Data below:
►

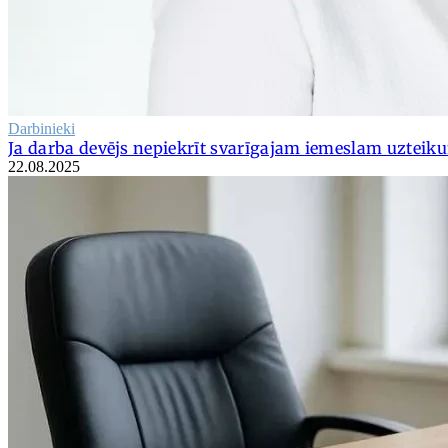
Darbinieki
Ja darba devējs nepiekrīt svarīgajam iemeslam uzteik
22.08.2025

◄

Your task is to retype, exactly and only, the lines from the one with "Ja darba devējs" through the final line above.

Reply:
Ja darba devējs nepiekrīt svarīgajam iemeslam uzteik
22.08.2025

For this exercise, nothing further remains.